Dependency resolution (versions, conflicts, hashing, the lockfile) is delegated to Zig's package manager. Turian's layer adds the engine-integration manifest, discovery, asset-pipeline injection, and engine-compatibility checks.


The manifest: turian-package.json

A package declares itself with a turian-package.json at its root:

{
  "name": "com.example.color-palette",
  "version": "1.0.0",
  "author": "Example",
  "description": "A sample asset-only package",
  "license": "MIT",
  "engine_compat": ">=1.0.0",
  "types": ["asset"],
  "assets": ["assets"]
}
Field Required Notes
name Reverse-DNS, globally unique.
version Semver.
types One or more of asset, source, native, plugin.
assets Asset directories relative to the package root (default ["assets"]).
modules Exported Zig modules: { "name", "root" } (source packages).
native Native libraries: { "name", "kind", "lib", "include" }.
plugin Runtime entry point: { "register", "entry" }.
engine_compat Semver range checked against the running engine version.
dependencies Map of package name → semver range.

Installing a package

# From a local directory
turian-cli package install ./path/to/package --project my-game

# From a git repository
turian-cli package install git+https://example.com/my-package --project my-game

By default, packages install into a central store shared across all your projects — $TURIAN_PACKAGE_HOME, else ~/.cache/turian/packages (%APPDATA%\turian\packages on Windows) — laid out <name>/<version>/ so multiple versions coexist.
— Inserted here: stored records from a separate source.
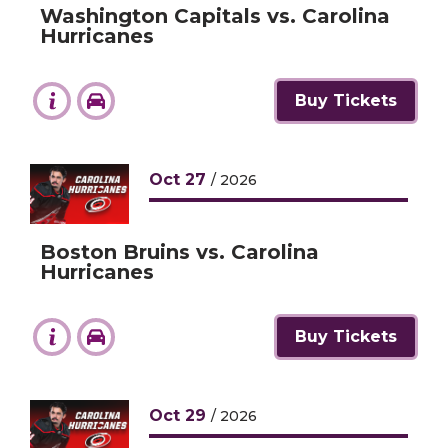
Washington Capitals vs. Carolina
Hurricanes
Buy Tickets
Oct
27
/ 2026
Boston Bruins vs. Carolina
Hurricanes
Buy Tickets
Oct
29
/ 2026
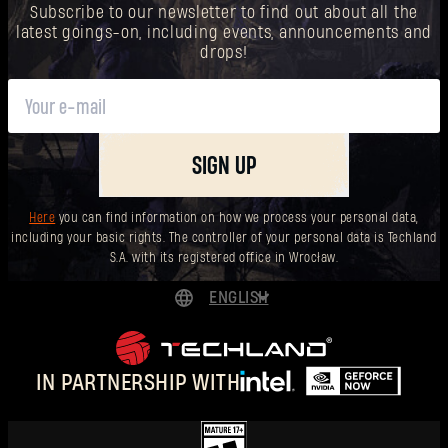
Subscribe to our newsletter to find out about all the
latest goings-on, including events, announcements and
drops!
SIGN UP
Here
you can find information on how we process your personal data,
including your basic rights. The controller of your personal data is Techland
S.A. with its registered office in Wrocław.
ENGLISH
DEUTSCH
ESPAÑOL
IN PARTNERSHIP WITH
FRANÇAIS
POLSKI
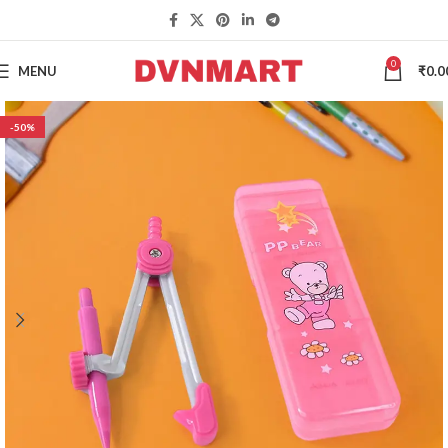
0
MENU
₹
0.0
-50%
The project records which packages+versions it uses in project.json; nothing is duplicated per project. This is also how a company can stand up an internal asset-store: one shared store, many projects.

Pass --vendored to copy a package into <project>/packages/ instead (for committing it alongside the project, or working offline). Vendored copies take precedence over the store.

turian-cli package install ./pkg            # → central store (default)
turian-cli package install ./pkg --vendored # → <project>/packages/
turian-cli package list   --project my-game
turian-cli package info   com.example.color-palette --project my-game
turian-cli package remove com.example.color-palette --project my-game   # keeps the shared store copy

The next turian-cli build discovers every installed package (store + vendored) and cooks its assets into game.oap automatically — no manual copying.

Installed package assets appear in Studio → Asset Browser under a read-only Packages section: you edit them in the package, not in the consuming project.


Source packages

A source package exports one or more Zig modules that user scripts (and other packages) can @import. The build system emits a b.addModule(...) for each module and wires it into the game and play-mode builds automatically.

Example turian-package.json:

{
  "name": "com.example.spawner",
  "version": "1.0.0",
  "types": ["source"],
  "modules": [
    { "name": "spawner", "root": "src/root.zig" }
  ]
}

Usage from a user script:

const spawner = @import("spawner");
pub fn update(self: *@This(), frame: engine.Frame) void {
    const cfg = frame.services.get(spawner.SpawnerConfig) orelse return;
    _ = cfg;
}

A working example lives at examples/packages/com.example.spawner/.


Plugin packages

A plugin package adds a runtime entry point called before the boot scene loads. The entry function receives *engine.Services so the package can register services that scripts retrieve via frame.services.get(T).

Manifest addition:

{
  "name": "com.example.spawner",
  "version": "1.0.0",
  "types": ["source", "plugin"],
  "modules": [{ "name": "spawner", "root": "src/root.zig" }],
  "plugin": {
    "register": "spawner",
    "entry": "register"
  }
}

register is the import name of the module that contains the entry function. entry is the function name. The generated main.zig calls:

@import("spawner").register(&g_services);

The entry function signature must be pub fn register(services: *engine.Services) void.


Collisions & compatibility

  • Duplicate package names and GUIDs shared across two packages are hard errors that fail the build with a clear diagnostic — package authors must keep asset GUIDs globally unique.
  • A package whose engine_compat range excludes the running engine version produces a warning (the build still proceeds).